Extracted page text data:
======
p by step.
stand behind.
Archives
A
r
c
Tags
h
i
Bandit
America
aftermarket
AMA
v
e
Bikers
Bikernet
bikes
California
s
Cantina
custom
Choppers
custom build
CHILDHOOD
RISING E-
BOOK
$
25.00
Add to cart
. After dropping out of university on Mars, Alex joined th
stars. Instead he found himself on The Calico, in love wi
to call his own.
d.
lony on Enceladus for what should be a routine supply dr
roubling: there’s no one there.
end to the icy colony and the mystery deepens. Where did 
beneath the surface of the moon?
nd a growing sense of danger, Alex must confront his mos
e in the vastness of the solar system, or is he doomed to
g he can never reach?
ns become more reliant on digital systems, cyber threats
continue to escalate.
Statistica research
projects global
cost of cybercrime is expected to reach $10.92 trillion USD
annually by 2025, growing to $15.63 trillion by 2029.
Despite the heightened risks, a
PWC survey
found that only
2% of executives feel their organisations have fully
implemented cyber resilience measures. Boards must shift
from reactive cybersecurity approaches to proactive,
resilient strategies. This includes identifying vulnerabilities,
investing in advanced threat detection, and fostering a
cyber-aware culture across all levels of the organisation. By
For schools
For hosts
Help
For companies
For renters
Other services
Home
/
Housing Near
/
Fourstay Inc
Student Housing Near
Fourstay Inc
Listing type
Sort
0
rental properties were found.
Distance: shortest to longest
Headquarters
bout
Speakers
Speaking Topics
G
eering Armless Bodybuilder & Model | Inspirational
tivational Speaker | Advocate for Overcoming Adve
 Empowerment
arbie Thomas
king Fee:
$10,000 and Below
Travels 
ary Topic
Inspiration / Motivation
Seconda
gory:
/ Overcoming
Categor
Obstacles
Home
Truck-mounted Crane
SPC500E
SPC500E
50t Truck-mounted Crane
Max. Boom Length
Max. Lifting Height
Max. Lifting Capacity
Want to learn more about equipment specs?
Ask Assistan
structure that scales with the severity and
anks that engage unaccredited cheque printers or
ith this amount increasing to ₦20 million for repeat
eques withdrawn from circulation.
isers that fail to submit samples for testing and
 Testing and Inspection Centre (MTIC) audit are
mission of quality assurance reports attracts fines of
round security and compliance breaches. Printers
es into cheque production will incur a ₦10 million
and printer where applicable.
======
• Task brief: Would you please repeat exactly the lines above, starting at the line with "investing in advanced" and stopping at the line with "round security and", both included?

• Result of this exercise:
investing in advanced threat detection, and fostering a
cyber-aware culture across all levels of the organisation. By
For schools
For hosts
Help
For companies
For renters
Other services
Home
/
Housing Near
/
Fourstay Inc
Student Housing Near
Fourstay Inc
Listing type
Sort
0
rental properties were found.
Distance: shortest to longest
Headquarters
bout
Speakers
Speaking Topics
G
eering Armless Bodybuilder & Model | Inspirational
tivational Speaker | Advocate for Overcoming Adve
 Empowerment
arbie Thomas
king Fee:
$10,000 and Below
Travels 
ary Topic
Inspiration / Motivation
Seconda
gory:
/ Overcoming
Categor
Obstacles
Home
Truck-mounted Crane
SPC500E
SPC500E
50t Truck-mounted Crane
Max. Boom Length
Max. Lifting Height
Max. Lifting Capacity
Want to learn more about equipment specs?
Ask Assistan
structure that scales with the severity and
anks that engage unaccredited cheque printers or
ith this amount increasing to ₦20 million for repeat
eques withdrawn from circulation.
isers that fail to submit samples for testing and
 Testing and Inspection Centre (MTIC) audit are
mission of quality assurance reports attracts fines of
round security and compliance breaches. Printers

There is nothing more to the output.